Digamos, el primer acto de una obra que comenzó con el desastre que significaba la pérdida de los padres, cuando apenas empezaba a abrir los ojos a la vida.
Desde entonces fueron constantes los conflictos con el tutor, un tío por más señas, a cargo de controlar al muchacho.
Sin embargo, era incapaz de comprender, ni tampoco de identificarse con sus más elementales necesidades, primero que todo, las afectivas, y a partir de ahí quedaba contaminada toda posible relación armónica, así que, ya desde entonces, el niño, primero, y el adolescente, después, aprendieron a cuestionar la autoridad de ese que, supuestamente, era alguien cercano.
Años más tarde, el adolescente pensó que apoyarse en una creencia religiosa sería un remanso. Y fue el momento de iniciar un largo soliloquio porque nadie escuchaba. Acudió entonces a las oraciones por las noches convencido de que Dios, un Dios, sin saber exactamente cuál, tomaría nota de su desconcierto. Pero muy pronto se dio cuenta de que estaba en un callejón sin salida porque al finalizar cada rezo, no sabía en nombre de quién lo pedía. ¿En nombre de Moisés, o de Abraham, o de alguno de los reyes o héroes o profetas judíos, la religión de sus ancestros? ¿En nombre de Cristo Jesús, el Jesús que en el colegio protestante adonde lo internaron debía reverenciar en la iglesia, incluidos los sermones varias noches a la semana y los domingos, y, para saturarlo hasta el tope, las interminables mañanas de lectura e interpretación de textos en la Escuela Dominical? ¿O en nombre de la Virgen de la Caridad del Cobre, omnipresente en la vida cotidiana de los cubanos? ¿Estaría ya medio chiflado ese adolescente que creyó que al ir al cementerio en Guanabacoa a hablarles a su madre y a su padre ante sus tumbas, estos lo escucharían y él se aliviaría porque ya no había modo de entenderse con los vivos más cercanos? Después, con el tiempo, se diría que al ajiaco cultural y étnico de los cubanos debía añadir su propio ajiaco, en su cabeza, donde se movían inquietos y expectantes Él, el Señor, santos, vírgenes y profetas.
«¿Qué hacer, adónde ir?», se preguntaba Anselmo, el flautista, el personaje de La búsqueda. Pero desde mucho antes, el autor ya tenía que afrontar ese dilema.

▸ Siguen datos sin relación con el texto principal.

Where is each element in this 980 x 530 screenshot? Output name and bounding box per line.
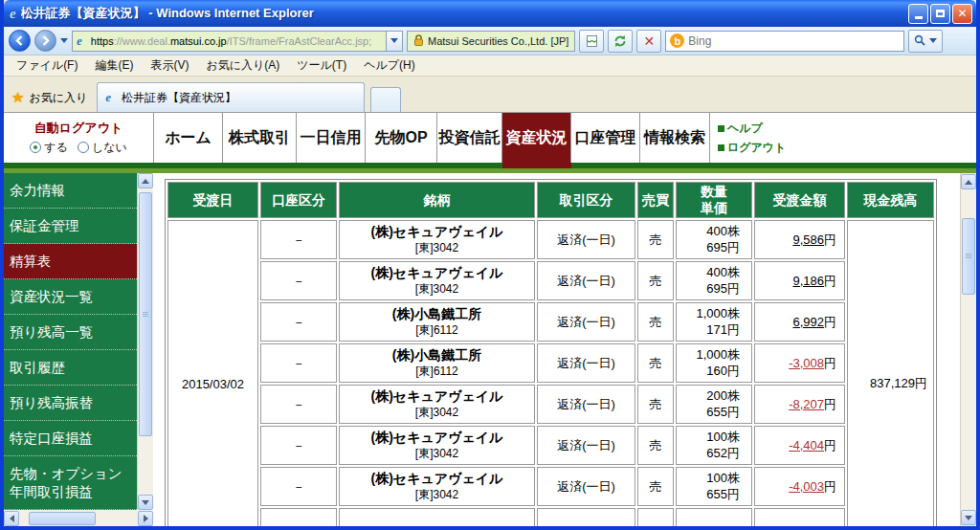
settlement-amount-cell	[754, 508, 845, 526]
menu-help[interactable]: ヘルプ(H)	[355, 55, 424, 76]
recent-pages-dropdown[interactable]	[60, 38, 68, 43]
quantity-price-cell: 100株655円	[676, 467, 752, 506]
scrollbar-thumb[interactable]	[139, 192, 152, 436]
radio-off-icon[interactable]	[78, 142, 89, 153]
active-tab[interactable]: e 松井証券【資産状況】	[97, 82, 365, 112]
header-account-type: 口座区分	[260, 182, 337, 218]
security-badge-label: Matsui Securities Co.,Ltd. [JP]	[428, 35, 568, 47]
scroll-up-button[interactable]	[138, 173, 153, 188]
table-vertical-scrollbar[interactable]	[960, 173, 976, 526]
settlement-table-area: 受渡日 口座区分 銘柄 取引区分 売買 数量単価 受渡金額 現金残高 2015/…	[153, 173, 976, 526]
sidebar-item-zandaka-furikae[interactable]: 預り残高振替	[4, 386, 137, 421]
site-nav: 自動ログアウト する しない ホーム 株式取引 一日信用 先物OP 投資信託 資…	[4, 113, 976, 163]
scrollbar-thumb[interactable]	[29, 512, 96, 525]
forward-arrow-icon	[39, 34, 52, 47]
address-dropdown-button[interactable]	[386, 32, 402, 51]
trade-type-cell: 返済(一日)	[537, 426, 635, 465]
menu-favorites[interactable]: お気に入り(A)	[197, 55, 288, 76]
sidebar-item-sakimono-soneki[interactable]: 先物・オプション年間取引損益	[4, 456, 137, 510]
new-tab-button[interactable]	[370, 87, 401, 112]
bullet-icon	[718, 144, 724, 151]
nav-tab-one-day-margin[interactable]: 一日信用	[297, 113, 366, 163]
nav-tab-home[interactable]: ホーム	[154, 113, 223, 163]
sidebar-item-yoryoku[interactable]: 余力情報	[4, 173, 137, 209]
nav-tab-mutual-funds[interactable]: 投資信託	[437, 113, 502, 163]
quantity-price-cell: 200株655円	[676, 385, 752, 424]
radio-on-icon[interactable]	[30, 142, 41, 153]
nav-tab-stock-trade[interactable]: 株式取引	[223, 113, 297, 163]
amount-link[interactable]: -4,003	[789, 479, 824, 494]
menu-edit[interactable]: 編集(E)	[86, 55, 142, 76]
search-input[interactable]	[684, 34, 903, 48]
amount-link[interactable]: -4,404	[789, 438, 824, 453]
settlement-table: 受渡日 口座区分 銘柄 取引区分 売買 数量単価 受渡金額 現金残高 2015/…	[165, 179, 937, 526]
account-type-cell: －	[260, 302, 337, 342]
arrow-right-icon	[144, 515, 148, 522]
sidebar-item-torihiki-rireki[interactable]: 取引履歴	[4, 350, 137, 386]
account-type-cell: －	[260, 467, 337, 506]
security-badge[interactable]: Matsui Securities Co.,Ltd. [JP]	[407, 31, 575, 52]
refresh-button[interactable]	[608, 30, 633, 53]
refresh-icon	[613, 34, 627, 48]
maximize-button[interactable]	[930, 4, 950, 24]
back-button[interactable]	[9, 30, 31, 52]
scroll-down-button[interactable]	[961, 510, 976, 525]
sidebar-item-hoshokin[interactable]: 保証金管理	[4, 209, 137, 244]
menu-view[interactable]: 表示(V)	[142, 55, 197, 76]
buy-sell-cell: 売	[637, 343, 674, 383]
forward-button[interactable]	[34, 30, 56, 52]
sidebar-item-seisanhyo[interactable]: 精算表	[4, 244, 137, 279]
arrow-up-icon	[965, 180, 972, 185]
quantity-price-cell	[676, 508, 752, 526]
header-cash-balance: 現金残高	[847, 182, 934, 218]
amount-link[interactable]: 9,586	[792, 232, 824, 247]
nav-tab-info-search[interactable]: 情報検索	[640, 113, 710, 163]
sidebar: 余力情報 保証金管理 精算表 資産状況一覧 預り残高一覧 取引履歴 預り残高振替…	[4, 173, 153, 526]
maximize-icon	[936, 10, 945, 17]
menu-tools[interactable]: ツール(T)	[288, 55, 355, 76]
tab-bar: ★ お気に入り e 松井証券【資産状況】	[4, 77, 976, 113]
scroll-left-button[interactable]	[4, 511, 19, 526]
favorites-button[interactable]: ★ お気に入り	[8, 83, 97, 112]
scrollbar-thumb[interactable]	[962, 218, 975, 295]
tab-title: 松井証券【資産状況】	[122, 90, 236, 106]
amount-link[interactable]: 9,186	[792, 274, 824, 288]
stop-button[interactable]: ✕	[636, 30, 661, 53]
table-row: － (株)小島鐵工所[東]6112 返済(一日) 売 1,000株160円 -3…	[167, 343, 934, 383]
auto-logout-off-option[interactable]: しない	[78, 140, 127, 156]
search-button[interactable]	[908, 30, 943, 53]
logout-link[interactable]: ログアウト	[718, 140, 786, 156]
minimize-icon	[915, 16, 923, 19]
sidebar-vertical-scrollbar[interactable]	[137, 173, 153, 510]
sidebar-item-azukari-zandaka[interactable]: 預り残高一覧	[4, 315, 137, 350]
auto-logout-block: 自動ログアウト する しない	[4, 113, 154, 163]
help-link[interactable]: ヘルプ	[718, 121, 786, 137]
menu-bar: ファイル(F) 編集(E) 表示(V) お気に入り(A) ツール(T) ヘルプ(…	[4, 55, 976, 77]
sidebar-item-shisan-ichiran[interactable]: 資産状況一覧	[4, 279, 137, 315]
amount-link[interactable]: -3,008	[789, 356, 824, 370]
sidebar-horizontal-scrollbar[interactable]	[4, 510, 153, 526]
amount-link[interactable]: 6,992	[792, 315, 824, 329]
nav-tab-account-mgmt[interactable]: 口座管理	[571, 113, 640, 163]
bullet-icon	[718, 125, 724, 132]
search-box[interactable]: b	[665, 31, 904, 52]
compatibility-view-button[interactable]	[579, 30, 604, 53]
scroll-down-button[interactable]	[138, 495, 153, 510]
amount-link[interactable]: -8,207	[789, 397, 824, 411]
address-bar[interactable]: e https://www.deal.matsui.co.jp/ITS/fram…	[72, 31, 403, 52]
nav-tab-asset-status[interactable]: 資産状況	[502, 113, 571, 163]
header-trade-type: 取引区分	[537, 182, 635, 218]
settlement-amount-cell: -4,404円	[754, 426, 845, 465]
search-options-dropdown[interactable]	[929, 38, 937, 43]
menu-file[interactable]: ファイル(F)	[8, 55, 86, 76]
header-stock: 銘柄	[339, 182, 535, 218]
scroll-up-button[interactable]	[961, 174, 976, 189]
nav-tab-futures-op[interactable]: 先物OP	[366, 113, 437, 163]
close-button[interactable]: ✕	[952, 4, 972, 24]
scroll-right-button[interactable]	[138, 511, 153, 526]
sidebar-item-tokutei-koza[interactable]: 特定口座損益	[4, 421, 137, 456]
settlement-date-cell: 2015/03/02	[167, 220, 258, 526]
minimize-button[interactable]	[908, 4, 928, 24]
auto-logout-on-option[interactable]: する	[30, 140, 68, 156]
tab-page-icon: e	[105, 90, 111, 105]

Otro tío, de muy buenos sentimientos, pero de escasos recursos para la psicología, le espetó un día, luego de una larga monserga, que no servía para nada, que sería algo en la vida del mismo modo que él, ese tío, conquistaría el Everest. Esa suma de desencuentros y percances para conseguir una relación normal, natural, algo más pleno y positivo, ¿cuánto y cómo pudo haber «trabajado» en el autor, cuánto y cómo lo modeló y fue labrando en él una visión del mundo? Si algo me sorprende tratando de responder ese ejercicio inquisitorial es que después de todo no fueron la amargura ni el resentimiento los que pudieron agazaparse en algún escondrijo de la cabeza o del corazón del autor. Tampoco ha sido un paseo para el escritor, para el periodista, que empezaba a jugarse su destino apostando a la literatura y al periodismo garabateando cuartillas en las noches y los domingos de una pequeña tienda en Marianao donde, al cabo de cuatro años, descubrió que el mejor negocio de su vida fue, precisamente, perder el que tenía. Nadie puede imaginar la tremenda sensación de libertad que tuvo el hombre tras aquel naufragio cuando traspuso la puerta de aquella tienda por última vez.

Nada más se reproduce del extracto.